- _ACTIVITY_
If a line below contains "Tecumseh", count it; then state how many such lines there are, and nothing else.

== Segment start ==

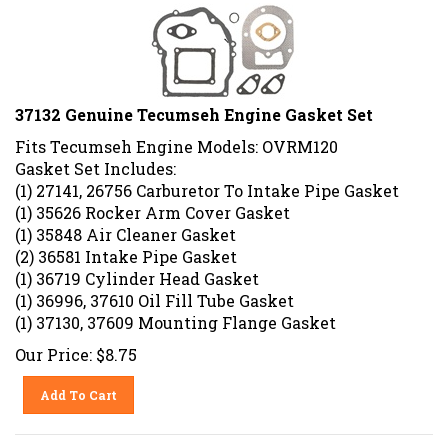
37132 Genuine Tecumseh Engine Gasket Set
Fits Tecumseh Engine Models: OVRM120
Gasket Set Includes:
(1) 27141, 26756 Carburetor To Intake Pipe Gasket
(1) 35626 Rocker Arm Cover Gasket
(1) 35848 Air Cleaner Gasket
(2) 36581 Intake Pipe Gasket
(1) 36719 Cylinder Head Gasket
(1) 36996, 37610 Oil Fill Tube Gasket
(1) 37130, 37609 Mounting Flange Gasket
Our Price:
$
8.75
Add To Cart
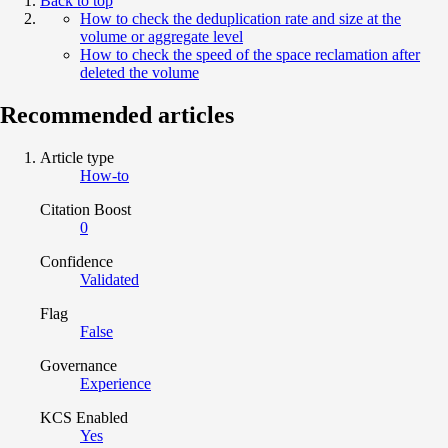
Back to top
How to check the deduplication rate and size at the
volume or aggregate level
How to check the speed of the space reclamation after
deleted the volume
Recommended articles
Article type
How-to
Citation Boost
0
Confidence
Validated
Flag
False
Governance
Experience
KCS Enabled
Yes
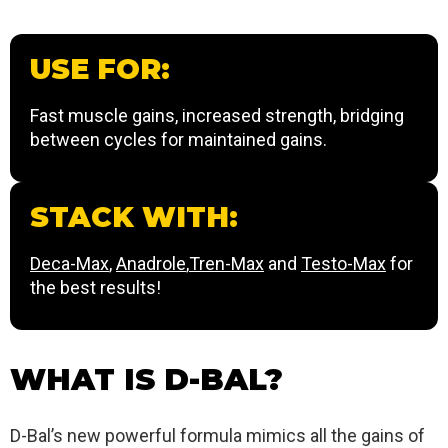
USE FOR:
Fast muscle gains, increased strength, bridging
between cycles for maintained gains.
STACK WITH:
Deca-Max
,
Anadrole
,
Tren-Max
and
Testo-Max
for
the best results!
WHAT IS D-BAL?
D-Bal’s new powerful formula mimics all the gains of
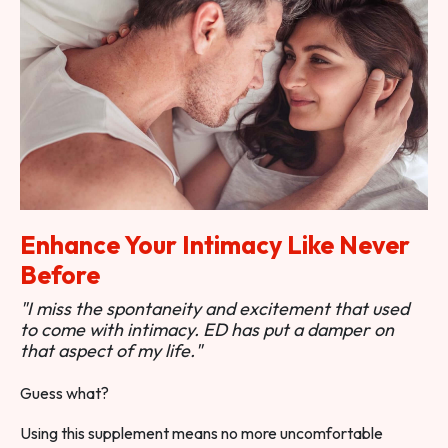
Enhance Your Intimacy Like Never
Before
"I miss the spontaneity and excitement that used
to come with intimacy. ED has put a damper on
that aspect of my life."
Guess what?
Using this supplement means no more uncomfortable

== Segment end ==
== Segment start ==

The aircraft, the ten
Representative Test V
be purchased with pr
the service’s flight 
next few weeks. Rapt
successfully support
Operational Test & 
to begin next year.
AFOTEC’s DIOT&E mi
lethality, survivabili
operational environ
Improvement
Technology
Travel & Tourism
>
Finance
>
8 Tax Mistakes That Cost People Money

== Segment end ==

- _ANSWER BOX_
2